Toltz, King & Day

TOLTZ, KING & DAY (fl. 1920-31) of St. Paul, Minnesota designed the Prince of Wales Hotel at the northern end of Waterton Lake National Park in southern Alberta in 1926 (Const., xxi, Aug. 1928, 260-64, 267-70, illus. & descrip.). This rustic Tudor Revival landmark was one of several major hotels constructed in Canada's national park system in the early twentieth century, but the design for the hotel is perhaps the most assertive and decidely Swiss-influenced of all the hotel designs.

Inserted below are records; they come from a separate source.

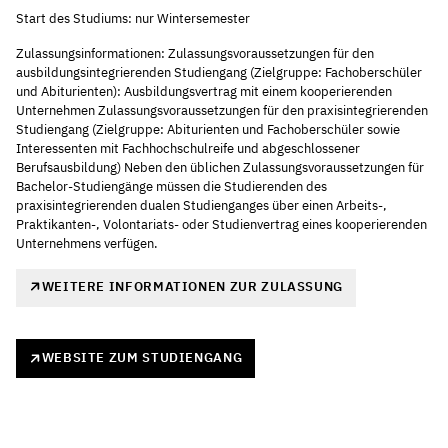
Start des Studiums: nur Wintersemester
Zulassungsinformationen: Zulassungsvoraussetzungen für den
ausbildungsintegrierenden Studiengang (Zielgruppe: Fachoberschüler
und Abiturienten): Ausbildungsvertrag mit einem kooperierenden
Unternehmen Zulassungsvoraussetzungen für den praxisintegrierenden
Studiengang (Zielgruppe: Abiturienten und Fachoberschüler sowie
Interessenten mit Fachhochschulreife und abgeschlossener
Berufsausbildung) Neben den üblichen Zulassungsvoraussetzungen für
Bachelor-Studiengänge müssen die Studierenden des
praxisintegrierenden dualen Studienganges über einen Arbeits-,
Praktikanten-, Volontariats- oder Studienvertrag eines kooperierenden
Unternehmens verfügen.
WEITERE INFORMATIONEN ZUR ZULASSUNG
WEBSITE ZUM STUDIENGANG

Max Toltz (1857-1932) was a German born engineer who graduated from the Royal Polytechnikum in Berlin in 1878. He emigrated to the United States and later organized the Toltz Engineering Co. in St. Paul in 1910. His partner Wesley E. King (1880-1959) was born in Minnesota and studied engineering at the University of Minnesota. He became a partner in the Toltz Company in 1920 when Beaver W. Day (1884-1931) joined the firm. Day was the only experienced architect in the partnership and it is likely that the design for the Prince of Wales Hotel came from his hand. Day was born in North Dakota and graduated from the School of Architecture at the University of Pennsylvania. He moved to St. Paul in 1912 and worked with Allen Stem, architect before joining Toltz & King in 1920. His major works included nearly a dozen court houses in North Dakota, South Dakota and Minnesota, as well as schoolhouses throughout the northwest. Toltz died in St. Paul on 11 January 1932 (obit. & port. St. Paul Pioneer Press, 12 Jan. 1932, 1). King died on 4 June 1959 (obit. St. Paul Pioneer Press, 5 June 1959, 3). Day died in St. Paul on 28 February 1931 (obit. and port. St. Paul Sunday Pioneer Press, 1 March 1931, 1). Biographies of all three partners in the firm can be found in Alan Lathrop, Minnesota Architects: A Biographical Dictionary, 2010, 54-5, 129, and 212-14.